The university, IBM, and the other partners are working on developing more sophisticated machine learning models and better predictions, which will help the organizations involved better address the impact of extreme event, Tissot says.

“Climate change is heightening the need for adaptations and our work is providing better tools to help mitigate the impact of these events, and, in this case to help save threatened and endangered sea turtle species,” Tissot says.

Cleaning up water waste

The government in Denmark is continuously looking for ways to improve the environment. For example, in 2019, the Danish Parliament passed a Climate Law that makes the parliament accountable for reducing CO2 emissions by 70% by 2030. All new laws, initiatives, and public investments need to be examined for their ability to help reduce CO2.

IT tools are seen as ideal for creating sustainable solutions that can help the country obtain its environmental goals, says Martin Skjold Grøntved, special consultant for the Danish Agency for Data Supply in the Danish Climate Ministry.

“Digital means are used both to improve the environment but also [for] creating a modern administration, providing citizen-centric service,” Grøntved says.

The City of Aarhus, the second largest city in Denmark, provides a good example of technology’s impact.
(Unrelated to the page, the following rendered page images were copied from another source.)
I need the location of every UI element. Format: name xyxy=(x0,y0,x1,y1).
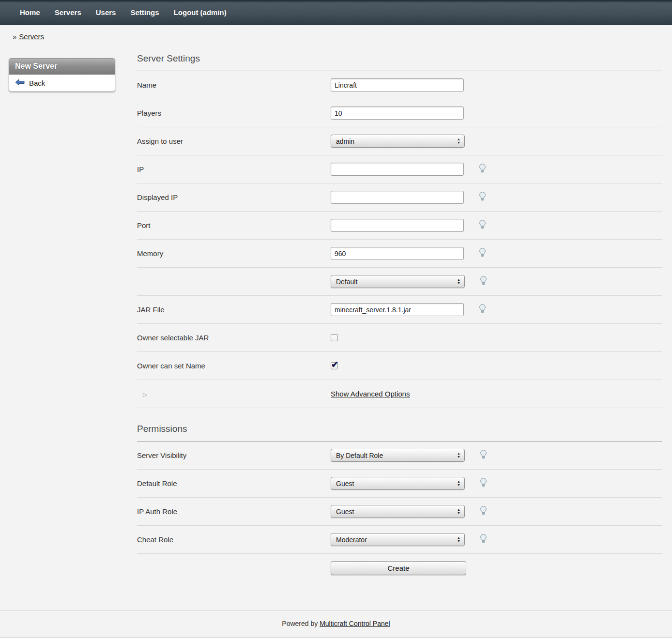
form-row-assign-to-user: Assign to user admin ▲▼ xyxy=(137,127,662,155)
form-row-server-visibility: Server Visibility By Default Role ▲▼ xyxy=(137,442,662,470)
form-row-jar-file: JAR File xyxy=(137,296,662,324)
players-input[interactable] xyxy=(331,107,464,120)
port-label: Port xyxy=(137,221,331,229)
memory-label: Memory xyxy=(137,249,331,258)
ip-auth-role-select[interactable]: Guest ▲▼ xyxy=(331,505,465,518)
players-label: Players xyxy=(137,109,331,117)
page-footer: Powered by Multicraft Control Panel xyxy=(0,610,672,638)
server-visibility-label: Server Visibility xyxy=(137,451,331,459)
form-row-name: Name xyxy=(137,71,662,99)
form-row-default-role: Default Role Guest ▲▼ xyxy=(137,470,662,498)
nav-item-logout[interactable]: Logout (admin) xyxy=(167,8,234,16)
show-advanced-options-link[interactable]: Show Advanced Options xyxy=(331,390,410,398)
jar-file-help-bulb-icon[interactable] xyxy=(477,304,488,316)
form-row-memory: Memory xyxy=(137,240,662,268)
default-role-label: Default Role xyxy=(137,479,331,488)
create-button[interactable]: Create xyxy=(331,561,466,575)
form-row-port: Port xyxy=(137,212,662,240)
main-content: Server Settings Name Players Assign to u… xyxy=(137,53,662,582)
port-input[interactable] xyxy=(331,219,464,232)
jar-preset-select[interactable]: Default ▲▼ xyxy=(331,275,465,288)
jar-preset-select-value: Default xyxy=(336,278,357,286)
jar-file-label: JAR File xyxy=(137,305,331,314)
form-row-jar-preset: Default ▲▼ xyxy=(137,268,662,296)
server-settings-heading: Server Settings xyxy=(137,53,662,71)
sidebar-title: New Server xyxy=(9,59,115,75)
ip-help-bulb-icon[interactable] xyxy=(477,163,488,175)
nav-item-servers[interactable]: Servers xyxy=(47,8,89,16)
select-arrows-icon: ▲▼ xyxy=(457,452,460,458)
server-visibility-select[interactable]: By Default Role ▲▼ xyxy=(331,449,465,462)
memory-help-bulb-icon[interactable] xyxy=(477,247,488,259)
assign-to-user-select-value: admin xyxy=(336,137,354,145)
form-row-owner-selectable-jar: Owner selectable JAR ✔ xyxy=(137,324,662,352)
ip-input[interactable] xyxy=(331,163,464,176)
default-role-select[interactable]: Guest ▲▼ xyxy=(331,477,465,490)
form-row-owner-can-set-name: Owner can set Name ✔ xyxy=(137,352,662,380)
form-row-advanced-options: ▷ Show Advanced Options xyxy=(137,380,662,408)
select-arrows-icon: ▲▼ xyxy=(457,536,460,543)
permissions-heading: Permissions xyxy=(137,424,662,442)
sidebar: New Server Back xyxy=(9,58,115,92)
ip-label: IP xyxy=(137,165,331,173)
owner-can-set-name-label: Owner can set Name xyxy=(137,362,331,370)
breadcrumb-separator: » xyxy=(13,32,16,41)
default-role-select-value: Guest xyxy=(336,480,354,488)
default-role-help-bulb-icon[interactable] xyxy=(478,477,489,489)
select-arrows-icon: ▲▼ xyxy=(457,480,460,487)
footer-text: Powered by xyxy=(282,620,318,627)
server-visibility-select-value: By Default Role xyxy=(336,452,383,459)
nav-item-home[interactable]: Home xyxy=(13,8,47,16)
page-bottom-divider xyxy=(0,638,672,640)
select-arrows-icon: ▲▼ xyxy=(457,278,460,285)
form-row-displayed-ip: Displayed IP xyxy=(137,183,662,212)
back-arrow-icon xyxy=(15,79,25,87)
checkmark-icon: ✔ xyxy=(331,359,338,370)
memory-input[interactable] xyxy=(331,247,464,260)
ip-auth-role-label: IP Auth Role xyxy=(137,507,331,516)
breadcrumb-servers-link[interactable]: Servers xyxy=(19,32,44,41)
owner-can-set-name-checkbox[interactable]: ✔ xyxy=(331,362,338,369)
select-arrows-icon: ▲▼ xyxy=(457,138,460,144)
ip-auth-role-help-bulb-icon[interactable] xyxy=(478,505,489,518)
cheat-role-help-bulb-icon[interactable] xyxy=(478,533,489,546)
port-help-bulb-icon[interactable] xyxy=(477,219,488,231)
server-visibility-help-bulb-icon[interactable] xyxy=(478,449,489,461)
multicraft-link[interactable]: Multicraft Control Panel xyxy=(320,620,390,627)
top-navbar: Home Servers Users Settings Logout (admi… xyxy=(0,0,672,25)
breadcrumb: »Servers xyxy=(0,25,672,41)
displayed-ip-help-bulb-icon[interactable] xyxy=(477,191,488,203)
back-button-label: Back xyxy=(29,79,45,87)
displayed-ip-input[interactable] xyxy=(331,191,464,204)
cheat-role-label: Cheat Role xyxy=(137,535,331,544)
owner-selectable-jar-checkbox[interactable]: ✔ xyxy=(331,334,338,341)
ip-auth-role-select-value: Guest xyxy=(336,508,354,516)
cheat-role-select[interactable]: Moderator ▲▼ xyxy=(331,533,465,546)
assign-to-user-label: Assign to user xyxy=(137,137,331,145)
displayed-ip-label: Displayed IP xyxy=(137,193,331,201)
jar-preset-help-bulb-icon[interactable] xyxy=(478,275,489,288)
assign-to-user-select[interactable]: admin ▲▼ xyxy=(331,135,465,148)
jar-file-input[interactable] xyxy=(331,303,464,316)
form-row-players: Players xyxy=(137,99,662,127)
owner-selectable-jar-label: Owner selectable JAR xyxy=(137,334,331,342)
form-row-cheat-role: Cheat Role Moderator ▲▼ xyxy=(137,526,662,554)
form-row-ip-auth-role: IP Auth Role Guest ▲▼ xyxy=(137,498,662,526)
select-arrows-icon: ▲▼ xyxy=(457,508,460,515)
expand-triangle-icon[interactable]: ▷ xyxy=(137,391,147,398)
nav-item-users[interactable]: Users xyxy=(89,8,123,16)
form-row-ip: IP xyxy=(137,155,662,183)
nav-item-settings[interactable]: Settings xyxy=(123,8,166,16)
name-input[interactable] xyxy=(331,78,464,91)
cheat-role-select-value: Moderator xyxy=(336,536,367,544)
form-row-create: Create xyxy=(137,554,662,582)
back-button[interactable]: Back xyxy=(9,75,115,91)
name-label: Name xyxy=(137,81,331,89)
The Danish Ministry of Climate has created a research and development testbed called TAPAS (testbed in Aarhus for precise positioning and autonomous systems) with the aim of developing solutions to create a more livable city to attract citizens, enterprises, and tourism.

TAPAS acts “as a real-life laboratory” to test products such as drones and robots to help support green efforts, Grøntved says. One program to come out of the testbed is CityShark, which produced a drone system to detect and clean up oil spills and trash in the harbor area of Aarhus.

The sailing drone, called WasteShark, will autonomously roam the waters in the area where the Aarhus River flows into the harbor and pick up solid waste such as plastic bottles, single use cups, plastic bags, etc.

When not hunting for solid waste, the drone will be paired in a network with a flying drone mounted with a camera. The flying drone uses an oil-detecting algorithm developed by Danish Technical University and cloud-based image sensing on streaming data that’s analyzed from a data warehouse provided by Kinetica.

The data is used to detect even small amounts of oil or gasoline waste on the water surface and provide a location for the sailing drone to clean up. “When working together with the flying drone, the sailing drone will be equipped with an oil skimming unit that enables it to clean up oil spills,” Grøntved says. The two drones will coordinate their efforts in real-time using the TAPAS testbed, 5G communications, Oracle Cloud, and algorithms from Kinetica.

Using an on-site weather station feeding data through a local open data platform, the CityShark project when fully implemented is expected to become close to fully autonomous and take ultra-local weather conditions into consideration when calculating the best routes to get to oil spills.

The aim of the project “is to develop a feasible technology that can be expanded to areas that [have] more severe waste and pollution burdens than Aarhus, and in this way help to clean up the oceans,” Grøntved says.